In 2018 he released a few more tracks to form his first EP, Measurements; a folk-rock fusion with soulful lyrics that both caress and carve a heart in half. Usually there’s only so many times you can listen to a 22-minute EP, but that’s not the case with Didirri. His songs either melt into your mind or tug at a new nerve, depending on what you need them for. Often described as ‘simultaneously heartbreaking and healing,’ Didirri is a storyteller; an artist that’s made for intimate live performances.
And his set last Saturday on Lion Arts Factory’s smaller stage was exactly that. Alongside Stellie, Didirri and his touring partner Ro brought their last Tea Stains show to a longing Adelaide crowd.

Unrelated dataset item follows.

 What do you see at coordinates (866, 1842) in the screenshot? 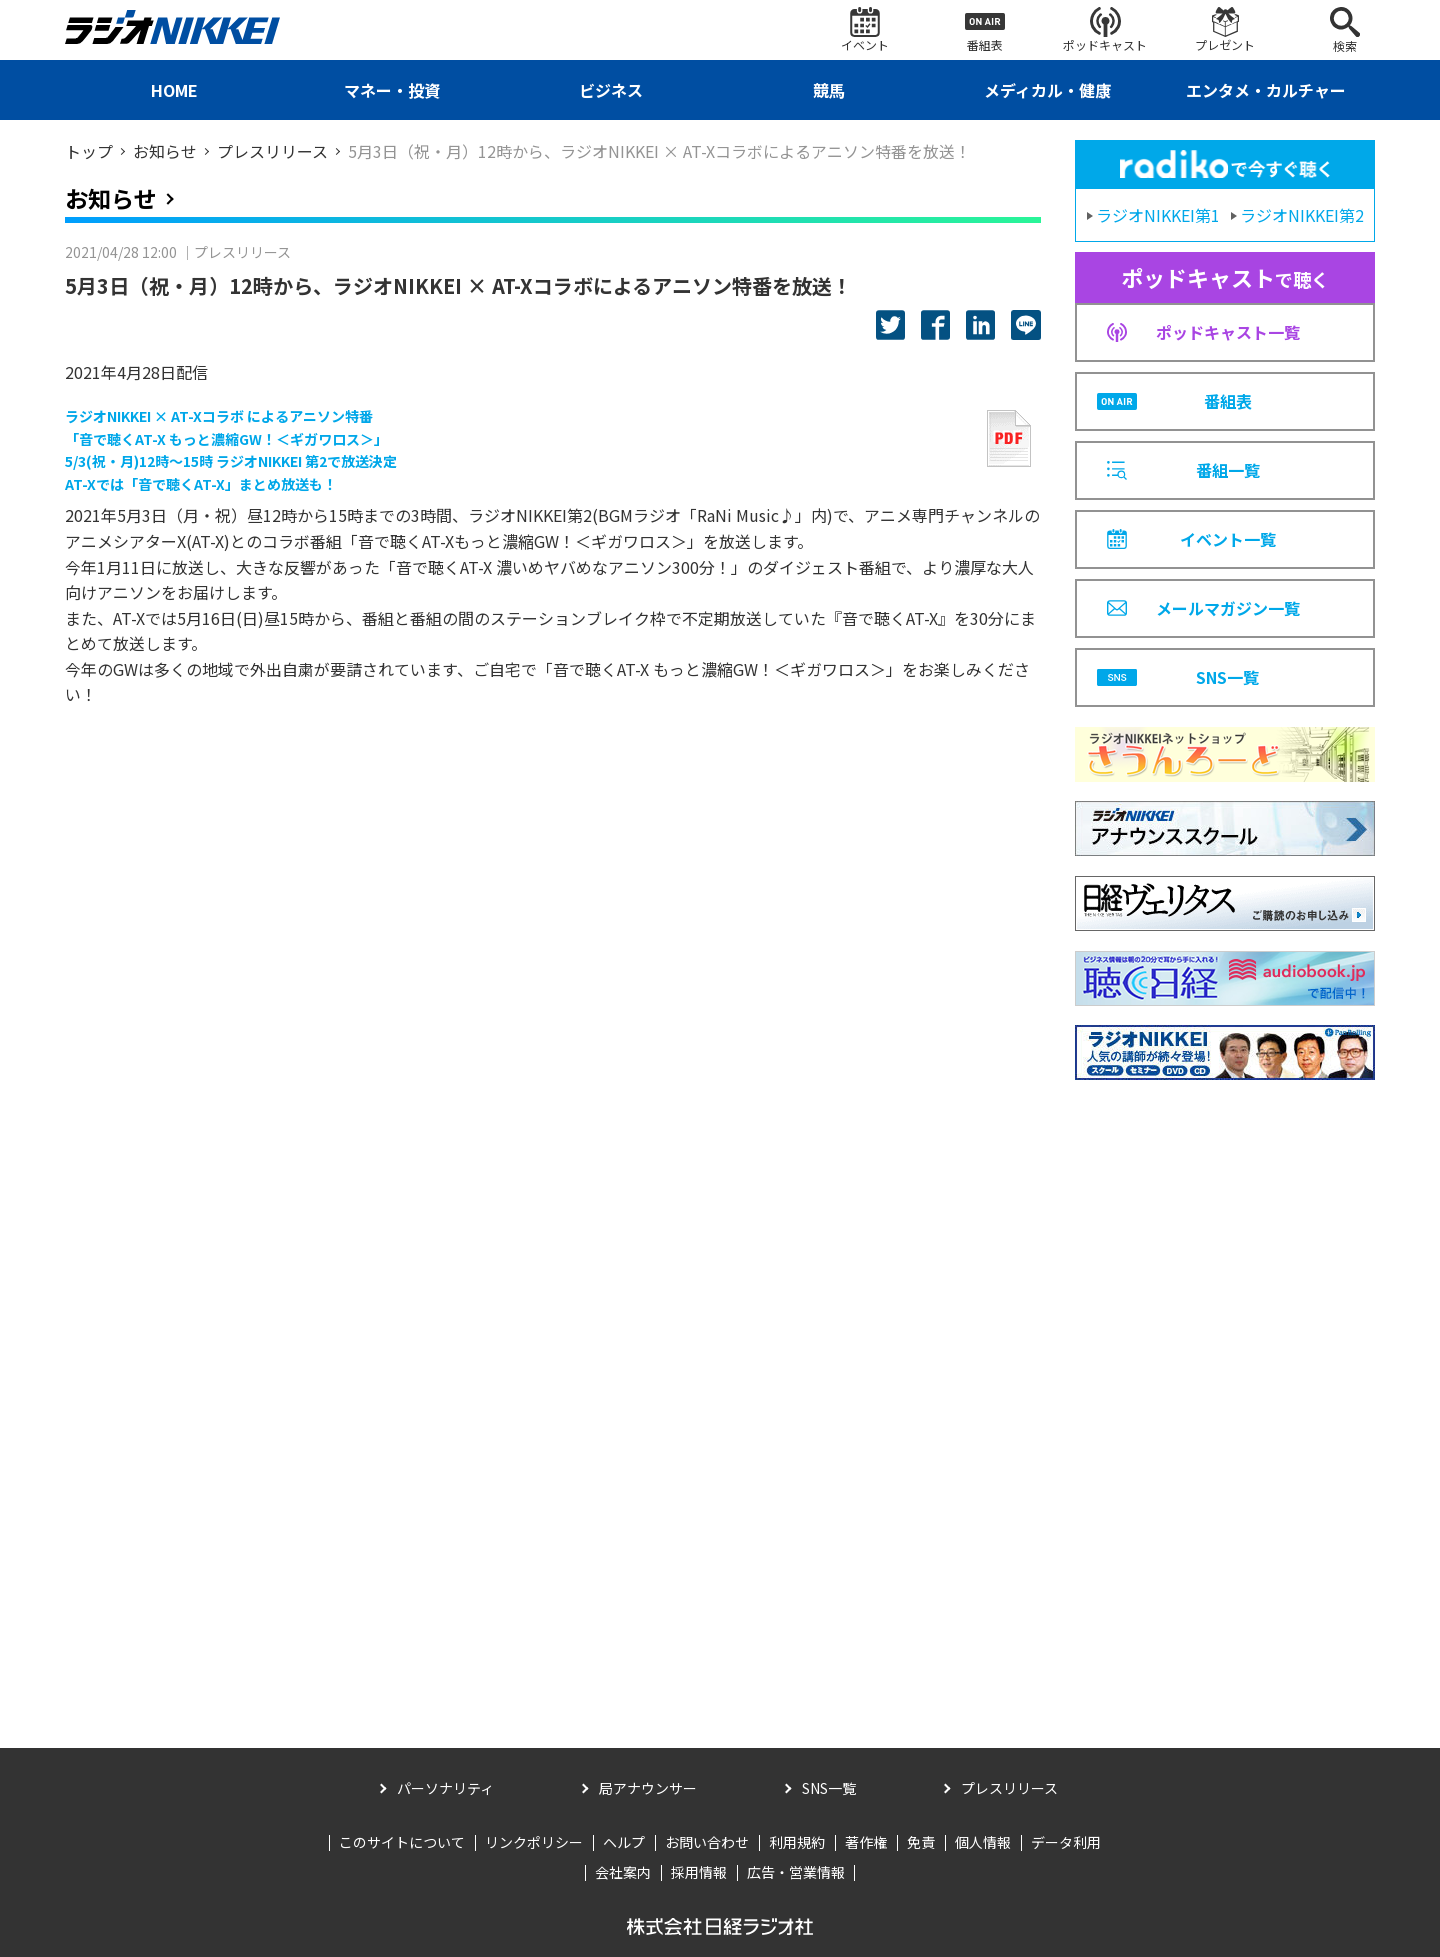
I see `著作権` at bounding box center [866, 1842].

Tea Stains was written by the two Melbourne artists some eighteen months ago – just days after his Blind You release – with nothing more than ‘a pedestal fan, a beat-up bass, and some empty cups of tea.’ It’s a feel-good play on the classic ‘best-friends accidentally falling for each other story,’ while also hinting at anticipation and uncovered truths.
In one of Didirri’s many between-song reflections, he said ‘There’s a lot of different ways to describe pain … but not a lot of ways to describe happiness.’ But when Ro joined Didirri on stage to sing their collab, it hit every note, every one of those complex emotions in that all too familiar story. I think they can describe happiness, and all the rest of it, better than most.
Ro later wrote on Instagram something about the gig’s atmosphere:
‘When I got onstage I felt electric … The guitar jangled and the microphone soaked up every breath. It was like standing on the table at someone’s private party. Throughout the set, I felt a surge of gratitude towards the crowd. I also felt a surge of ‘you’re welcome’, lacing every lyric I sang at them. It was a constant give and take, and so much fun.’
And it really did feel like Ro and Didirri were within arm’s reach, even though I was nowhere near the front of the crowd. Maybe it was the way their voices carried throughout Lion Arts’ small but cavernous bar-side stage. Maybe it was the way everyone silently swayed to the music, captivated, mouthing the lyrics a little but feeling them a lot. Maybe it was the soft sound of rain on the roof at the end of each song.
Of course, Didirri ended the night with I Can’t Get Last Night Out Of My Head. Now a week later, I can’t get that song, or that night, out of my head.